At the subsequent Audit Committee meeting, Sullivan presented a white paper explaining his reasoning. The Audit Committee and KPMG concluded that the amounts were transferred solely to meet Wall Street targets, and determined that restating corporate earnings for all of 2001 and the first quarter of 2002 was the only acceptable remedy. Andersen withdrew its 2001 audit opinion, and the board demanded Sullivan and Myers' resignations.

==SEC investigation==
On June 25, after confirming the amount of illicit entries, the board accepted Myers' resignation and terminated Sullivan when he refused to resign. WorldCom executives briefed the SEC the same day, revealing that the company would need to restate earnings for the previous five quarters. WorldCom publicly disclosed that it had overstated its income by over $3.8 billion over the previous five quarters.

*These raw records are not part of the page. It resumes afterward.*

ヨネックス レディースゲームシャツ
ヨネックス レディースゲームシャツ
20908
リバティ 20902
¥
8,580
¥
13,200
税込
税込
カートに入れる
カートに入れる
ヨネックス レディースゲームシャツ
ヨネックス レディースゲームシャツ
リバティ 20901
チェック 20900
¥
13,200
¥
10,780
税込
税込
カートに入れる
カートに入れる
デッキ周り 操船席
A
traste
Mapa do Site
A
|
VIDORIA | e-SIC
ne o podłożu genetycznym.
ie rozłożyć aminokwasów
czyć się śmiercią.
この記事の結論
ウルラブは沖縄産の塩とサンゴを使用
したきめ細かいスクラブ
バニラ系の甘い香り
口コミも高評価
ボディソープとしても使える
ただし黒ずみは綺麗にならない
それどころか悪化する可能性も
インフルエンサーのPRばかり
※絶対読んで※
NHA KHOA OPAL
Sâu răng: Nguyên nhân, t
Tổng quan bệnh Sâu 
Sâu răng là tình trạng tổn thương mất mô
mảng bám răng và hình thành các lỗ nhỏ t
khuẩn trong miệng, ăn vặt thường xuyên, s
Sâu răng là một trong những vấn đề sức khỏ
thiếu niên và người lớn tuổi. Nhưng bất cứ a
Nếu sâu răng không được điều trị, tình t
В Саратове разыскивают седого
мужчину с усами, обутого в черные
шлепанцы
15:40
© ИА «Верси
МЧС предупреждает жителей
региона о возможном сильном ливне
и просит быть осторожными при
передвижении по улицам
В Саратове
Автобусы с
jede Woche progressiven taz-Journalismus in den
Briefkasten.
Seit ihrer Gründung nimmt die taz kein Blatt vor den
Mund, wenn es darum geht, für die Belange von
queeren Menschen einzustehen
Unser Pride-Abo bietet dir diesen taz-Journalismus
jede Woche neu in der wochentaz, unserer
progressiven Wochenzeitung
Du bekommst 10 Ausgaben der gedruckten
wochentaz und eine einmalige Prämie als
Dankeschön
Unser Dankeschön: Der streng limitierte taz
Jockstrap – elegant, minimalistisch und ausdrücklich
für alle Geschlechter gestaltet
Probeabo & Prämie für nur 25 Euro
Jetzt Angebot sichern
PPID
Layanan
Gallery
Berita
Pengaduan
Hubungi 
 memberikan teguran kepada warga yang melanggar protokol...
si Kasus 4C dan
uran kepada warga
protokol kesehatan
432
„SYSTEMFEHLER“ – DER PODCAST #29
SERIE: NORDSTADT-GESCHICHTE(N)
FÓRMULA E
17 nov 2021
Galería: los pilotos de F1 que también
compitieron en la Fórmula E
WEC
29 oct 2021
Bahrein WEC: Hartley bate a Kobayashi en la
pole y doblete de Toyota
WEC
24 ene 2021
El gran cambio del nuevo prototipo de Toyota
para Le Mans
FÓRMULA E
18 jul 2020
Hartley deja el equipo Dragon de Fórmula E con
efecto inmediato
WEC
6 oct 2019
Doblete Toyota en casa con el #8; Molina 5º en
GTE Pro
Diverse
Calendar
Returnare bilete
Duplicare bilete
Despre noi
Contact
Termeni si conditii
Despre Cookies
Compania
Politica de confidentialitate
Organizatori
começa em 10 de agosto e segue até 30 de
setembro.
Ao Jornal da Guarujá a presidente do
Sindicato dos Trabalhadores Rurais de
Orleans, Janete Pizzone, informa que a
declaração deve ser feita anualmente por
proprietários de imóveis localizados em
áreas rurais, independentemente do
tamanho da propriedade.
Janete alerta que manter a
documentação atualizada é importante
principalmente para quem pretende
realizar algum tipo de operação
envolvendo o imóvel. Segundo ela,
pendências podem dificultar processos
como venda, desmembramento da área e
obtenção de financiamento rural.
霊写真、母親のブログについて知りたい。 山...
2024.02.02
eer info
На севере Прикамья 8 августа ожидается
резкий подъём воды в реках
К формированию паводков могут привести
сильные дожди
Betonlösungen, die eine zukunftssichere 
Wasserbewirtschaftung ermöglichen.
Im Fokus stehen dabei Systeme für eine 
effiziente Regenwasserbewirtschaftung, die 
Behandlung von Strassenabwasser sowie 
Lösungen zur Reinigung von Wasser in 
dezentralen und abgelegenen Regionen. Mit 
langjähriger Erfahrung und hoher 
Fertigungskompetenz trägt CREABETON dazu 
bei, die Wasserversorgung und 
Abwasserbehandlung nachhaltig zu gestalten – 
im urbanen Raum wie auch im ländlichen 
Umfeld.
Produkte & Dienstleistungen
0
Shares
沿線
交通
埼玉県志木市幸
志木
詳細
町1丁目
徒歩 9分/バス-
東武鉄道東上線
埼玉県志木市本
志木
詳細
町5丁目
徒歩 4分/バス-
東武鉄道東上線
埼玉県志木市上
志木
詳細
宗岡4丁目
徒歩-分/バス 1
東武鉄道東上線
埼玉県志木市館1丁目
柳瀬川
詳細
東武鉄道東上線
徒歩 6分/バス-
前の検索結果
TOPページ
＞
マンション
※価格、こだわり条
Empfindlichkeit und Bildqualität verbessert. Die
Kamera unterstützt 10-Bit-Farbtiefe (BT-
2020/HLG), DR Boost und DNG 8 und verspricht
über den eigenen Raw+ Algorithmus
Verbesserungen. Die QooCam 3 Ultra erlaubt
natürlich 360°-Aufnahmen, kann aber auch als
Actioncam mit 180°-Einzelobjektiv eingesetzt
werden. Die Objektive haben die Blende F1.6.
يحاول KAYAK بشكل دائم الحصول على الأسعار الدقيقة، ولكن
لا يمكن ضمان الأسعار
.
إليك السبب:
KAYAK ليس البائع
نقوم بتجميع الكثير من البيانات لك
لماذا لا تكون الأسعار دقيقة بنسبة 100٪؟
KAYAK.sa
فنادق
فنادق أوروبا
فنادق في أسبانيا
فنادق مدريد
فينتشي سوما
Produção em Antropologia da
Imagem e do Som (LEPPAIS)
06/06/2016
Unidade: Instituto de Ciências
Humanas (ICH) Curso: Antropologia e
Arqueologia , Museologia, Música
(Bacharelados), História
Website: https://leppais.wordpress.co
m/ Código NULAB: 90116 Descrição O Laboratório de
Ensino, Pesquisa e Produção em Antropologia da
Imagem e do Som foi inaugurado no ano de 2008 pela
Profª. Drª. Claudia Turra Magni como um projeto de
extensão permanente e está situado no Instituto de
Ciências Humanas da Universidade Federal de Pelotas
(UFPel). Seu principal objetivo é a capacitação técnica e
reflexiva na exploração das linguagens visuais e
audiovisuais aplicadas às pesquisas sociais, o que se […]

Prior to the scandal's disclosure, WorldCom's credit rating had been reduced to junk status, and its stock had declined over 94 percent. The company was already facing a separate SEC accounting investigation that had begun earlier in 2002, and carried $30 billion in debt. WorldCom announced plans to lay off 17,000 employees. The company filed for Chapter 11 bankruptcy protection on July 21, 2002.

The federal government had begun an informal inquiry in June when Vinson, Yates, and Normand met with SEC and Justice Department officials. The SEC filed civil fraud charges against WorldCom on June 26, alleging that the company had engaged in a concerted effort to manipulate earnings to meet Wall Street targets and support its stock price. The SEC stated that the scheme had been "directed and approved by senior management," suggesting involvement by executives above Sullivan and Myers, including CEO Bernard Ebbers.

==Trial==
In 2005, a jury found CEO Bernard Ebbers guilty of fraud, conspiracy, and filing false documents with regulators. He was subsequently sentenced to 25 years in prison. However, he was released in December 2019 due to declining health. Ebbers died February 2, 2020.

==Aftermath==
The Sarbanes–Oxley Act was passed in the wake of several business scandals, including those at WorldCom and Enron.

WorldCom, renamed MCI, was acquired by Verizon Communications in January 2006.